A bâtons rompus !
Dans une faible lueur, une silhouette tâtonne sans bruit. Elle tente simplement de mettre en place une table et une chaise afin de s’installer face au public. Mais chaque geste se désagrège en petits accidents. Peu à peu le silence s’effiloche. Les objets s’ébouriffent, résistent et grincent. Le but limpide des gestes se recroqueville et s’atténue. Le sens et les objets tombent en ruine. Les nombreux débris de tentatives s’accumulent et s’entassent démesurément, accidentant tout. Il ne reste que ce corps en miettes qui tombe à plat. Dans L’homme de Hus, Camille Boitel construit un dispositif unique, obsédé par l’effondrement, la catastrophe et tous les moyens possibles d’y survivre au gré d’un dialogue et d’un corps-à-corps avec les objets. Camille Boitel est un acrobate, danseur, musicien et jongleur.Il provoque un rapport politique au théâtre, avec un goût pour la catastrophe et la cacophonie visuelle. Près de 15 ans après sa création, il reprend son premier spectacle, L’homme de Hus, qui fut lauréat du prix Jeunes Talents Cirque.
Des palissades en sapin, des planches, des tréteaux pour cet "homme des bois", sauvage tout droit sorti d'un univers fantastique, absurde, invraisemblable!
Il y a du Ionesco chez cet artiste inclassable qui se débat, encastré dans un amas de tréteaux, prisonnier, enfermé dans une mécanique de répétition, comique à engrenage sans fin, cocasse et surtout très bruyant!

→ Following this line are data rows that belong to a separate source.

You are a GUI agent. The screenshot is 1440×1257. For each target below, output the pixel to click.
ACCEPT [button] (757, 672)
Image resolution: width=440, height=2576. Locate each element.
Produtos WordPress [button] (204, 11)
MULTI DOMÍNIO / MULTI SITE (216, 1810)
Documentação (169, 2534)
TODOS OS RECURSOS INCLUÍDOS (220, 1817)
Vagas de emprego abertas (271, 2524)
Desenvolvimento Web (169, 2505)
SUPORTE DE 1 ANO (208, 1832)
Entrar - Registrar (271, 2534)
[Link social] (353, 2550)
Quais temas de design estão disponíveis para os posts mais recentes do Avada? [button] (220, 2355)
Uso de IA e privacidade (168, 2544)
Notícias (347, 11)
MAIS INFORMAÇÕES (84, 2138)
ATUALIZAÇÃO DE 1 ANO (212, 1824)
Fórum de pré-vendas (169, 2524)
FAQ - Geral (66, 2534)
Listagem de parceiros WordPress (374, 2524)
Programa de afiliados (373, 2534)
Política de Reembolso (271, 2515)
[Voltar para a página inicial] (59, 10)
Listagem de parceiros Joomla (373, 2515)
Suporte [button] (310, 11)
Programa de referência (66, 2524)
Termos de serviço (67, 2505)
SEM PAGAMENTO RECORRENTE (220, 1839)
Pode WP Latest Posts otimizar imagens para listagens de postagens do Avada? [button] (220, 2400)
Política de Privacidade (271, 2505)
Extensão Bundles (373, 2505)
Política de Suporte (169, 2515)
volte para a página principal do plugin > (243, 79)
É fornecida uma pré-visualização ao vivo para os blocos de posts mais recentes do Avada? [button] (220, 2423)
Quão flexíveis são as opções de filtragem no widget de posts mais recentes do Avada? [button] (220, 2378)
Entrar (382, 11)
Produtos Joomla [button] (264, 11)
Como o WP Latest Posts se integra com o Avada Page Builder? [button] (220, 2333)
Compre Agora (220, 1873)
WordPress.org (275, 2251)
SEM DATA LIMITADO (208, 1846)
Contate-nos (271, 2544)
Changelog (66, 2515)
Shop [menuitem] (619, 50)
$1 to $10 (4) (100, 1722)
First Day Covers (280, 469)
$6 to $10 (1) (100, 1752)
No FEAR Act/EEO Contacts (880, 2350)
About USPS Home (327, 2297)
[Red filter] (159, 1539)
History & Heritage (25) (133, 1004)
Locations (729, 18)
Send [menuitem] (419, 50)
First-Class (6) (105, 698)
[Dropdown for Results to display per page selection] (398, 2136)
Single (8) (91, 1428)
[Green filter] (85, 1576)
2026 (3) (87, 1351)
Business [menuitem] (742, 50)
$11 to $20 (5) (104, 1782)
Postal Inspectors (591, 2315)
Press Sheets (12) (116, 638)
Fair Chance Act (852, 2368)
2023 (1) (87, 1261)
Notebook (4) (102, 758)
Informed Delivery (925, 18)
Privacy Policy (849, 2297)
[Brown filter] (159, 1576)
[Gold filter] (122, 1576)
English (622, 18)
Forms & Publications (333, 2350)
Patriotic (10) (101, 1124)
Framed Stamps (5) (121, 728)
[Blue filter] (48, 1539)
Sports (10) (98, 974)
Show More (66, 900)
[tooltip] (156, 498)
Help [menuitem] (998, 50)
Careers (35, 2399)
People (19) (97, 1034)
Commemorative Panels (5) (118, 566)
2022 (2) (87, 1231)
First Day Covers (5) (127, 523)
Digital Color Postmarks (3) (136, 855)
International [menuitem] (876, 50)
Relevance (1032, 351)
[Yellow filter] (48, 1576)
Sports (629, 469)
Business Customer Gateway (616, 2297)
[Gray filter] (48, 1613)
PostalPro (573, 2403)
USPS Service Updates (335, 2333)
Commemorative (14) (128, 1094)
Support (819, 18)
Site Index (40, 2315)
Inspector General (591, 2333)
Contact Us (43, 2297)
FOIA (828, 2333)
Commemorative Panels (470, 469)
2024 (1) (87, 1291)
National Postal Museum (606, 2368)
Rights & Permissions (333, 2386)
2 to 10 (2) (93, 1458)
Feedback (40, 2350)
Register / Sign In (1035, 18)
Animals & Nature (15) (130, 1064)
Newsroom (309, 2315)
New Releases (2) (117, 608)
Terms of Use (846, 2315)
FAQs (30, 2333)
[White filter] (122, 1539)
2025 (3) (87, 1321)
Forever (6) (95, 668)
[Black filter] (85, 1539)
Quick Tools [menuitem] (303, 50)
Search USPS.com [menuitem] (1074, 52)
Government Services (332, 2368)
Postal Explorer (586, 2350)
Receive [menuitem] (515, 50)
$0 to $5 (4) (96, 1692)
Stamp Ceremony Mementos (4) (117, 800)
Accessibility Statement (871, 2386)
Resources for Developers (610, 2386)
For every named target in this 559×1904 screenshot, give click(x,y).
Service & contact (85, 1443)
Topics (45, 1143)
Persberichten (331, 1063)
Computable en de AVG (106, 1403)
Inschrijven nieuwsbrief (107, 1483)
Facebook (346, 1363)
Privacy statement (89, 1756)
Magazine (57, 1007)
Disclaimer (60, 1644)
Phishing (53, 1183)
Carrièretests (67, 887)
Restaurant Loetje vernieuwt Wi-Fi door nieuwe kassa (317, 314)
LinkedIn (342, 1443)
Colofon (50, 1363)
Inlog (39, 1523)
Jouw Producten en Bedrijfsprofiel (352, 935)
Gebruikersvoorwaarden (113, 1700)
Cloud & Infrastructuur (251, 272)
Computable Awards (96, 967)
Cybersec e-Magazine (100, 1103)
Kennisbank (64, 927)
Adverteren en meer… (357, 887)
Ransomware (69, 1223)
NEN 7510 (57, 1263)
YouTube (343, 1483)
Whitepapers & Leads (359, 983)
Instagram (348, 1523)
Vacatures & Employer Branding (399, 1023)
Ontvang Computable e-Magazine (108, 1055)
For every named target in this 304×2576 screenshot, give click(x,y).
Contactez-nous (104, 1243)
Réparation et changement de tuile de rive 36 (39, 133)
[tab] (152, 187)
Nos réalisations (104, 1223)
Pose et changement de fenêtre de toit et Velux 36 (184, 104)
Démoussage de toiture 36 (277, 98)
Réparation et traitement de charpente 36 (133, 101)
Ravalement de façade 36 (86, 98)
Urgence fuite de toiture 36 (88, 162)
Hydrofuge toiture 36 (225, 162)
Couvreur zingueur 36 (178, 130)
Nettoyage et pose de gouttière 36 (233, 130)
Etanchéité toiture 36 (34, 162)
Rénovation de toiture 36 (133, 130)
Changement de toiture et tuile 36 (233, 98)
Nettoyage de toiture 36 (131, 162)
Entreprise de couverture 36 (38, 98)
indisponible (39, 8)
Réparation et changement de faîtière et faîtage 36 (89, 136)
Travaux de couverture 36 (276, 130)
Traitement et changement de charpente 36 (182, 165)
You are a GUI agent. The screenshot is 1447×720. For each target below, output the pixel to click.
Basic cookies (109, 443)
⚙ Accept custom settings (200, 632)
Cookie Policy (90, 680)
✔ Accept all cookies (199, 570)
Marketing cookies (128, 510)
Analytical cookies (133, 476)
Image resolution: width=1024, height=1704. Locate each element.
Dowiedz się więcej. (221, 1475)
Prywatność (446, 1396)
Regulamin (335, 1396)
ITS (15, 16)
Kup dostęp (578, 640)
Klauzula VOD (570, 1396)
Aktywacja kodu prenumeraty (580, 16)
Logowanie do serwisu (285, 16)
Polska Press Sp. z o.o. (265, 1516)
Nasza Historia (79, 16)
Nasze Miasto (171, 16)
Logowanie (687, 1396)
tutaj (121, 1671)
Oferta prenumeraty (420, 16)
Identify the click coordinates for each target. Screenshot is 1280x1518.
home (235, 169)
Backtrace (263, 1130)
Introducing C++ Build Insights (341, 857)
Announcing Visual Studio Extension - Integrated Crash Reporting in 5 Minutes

Car le bois, ça vibre, ça craque, ça frappe des trois coups comme un brigadier, comme un cheval d'arçon qui s'affole!
Des visions dantesques surgissent de cet univers architectonique, grand mikado géant où tout est déséquilibre: comme un naufrage en mer, ce personnage se retrouve oscillant, titubant dans un jeu de tectonique des plaques hallucinant.
Tantôt niche ou terrier, refuge de ses élucubrations multiples dans un tohu-bohu, vacarme de musique de machinerie qui s'emballe.Un trombone hurlant, des sirènes au lointain, pour ce personnage allumé, proche de la folie, c'est aussi un chemin de croix christique qui se dessine: en slip blanc avec ses acolytes pour le transporter, le soutenir l'accompagner vers son calvaire! Les tréteaux se font barricade de chantier, objets de révolte et de soulèvement: il semble souffrir cet être étrange, manipulé, terrassé, en proie à un gentil délire obsessionnel: bâtir et reconstruire, défaire, démolir sans cesse.Camisole blanche pour un corps empêché, handicapé qui se joue des obstacles; un vrai bâtisseur d'empire dans une menuiserie vrombissante, un atelier délirant avec savant fou, dépassé par les événements! Dans cet empilement, tuilage de tréteaux, c'est le bazar, la tempête: tout se transforme et vit: les objets y ont une âme et bougent au gré des secousses, des tremblements de terre.Lui aussi se transforme en bibendum d'astrakan noir pour se jouer des métamorphoses de son corps en autant de béquilles et autres transformations bizarres et pleines d'effets surprenants. les tréteaux se font rangées de soldats en marche, roue qui tourne dans un feu d'artifices et bouquet final tonitruant.
Une véritable construction plastique, sculpture en évolution se forge au fur et à mesure et donne à voir d'étranges formes démontables qui ne cessent de se transformer: plasticienne danse aussi que ces évolutions au sol, le corps en proie à une mobilité singulière, inquiétante.
Articules !
Pas de langue de bois pour Camille Boitel, artisan en diable qui dompte, maîtrise et domine objets et fantasmes pour un impact visuel, sonore tectonique et les rouages de l'intrigue de ces"temps modernes" ravissent et enchantent. Les bruits, sons, tapages hors champs dans le noir en disent long sur les machines infernales qui déterminent cet "homme de Hus", sauvage, si "home sweet home" que tout s'y articule savamment sans dérailler une once.
Du grand art sur la corde raide du risque et du danger qui tient en haleine, réjouit et interroge sans cesse
En "clap" de fin, le bois se tord de rire et s'agite : de quel bois il se chauffe, celui qui brûle les planches une heure durant, sans jamais lasser.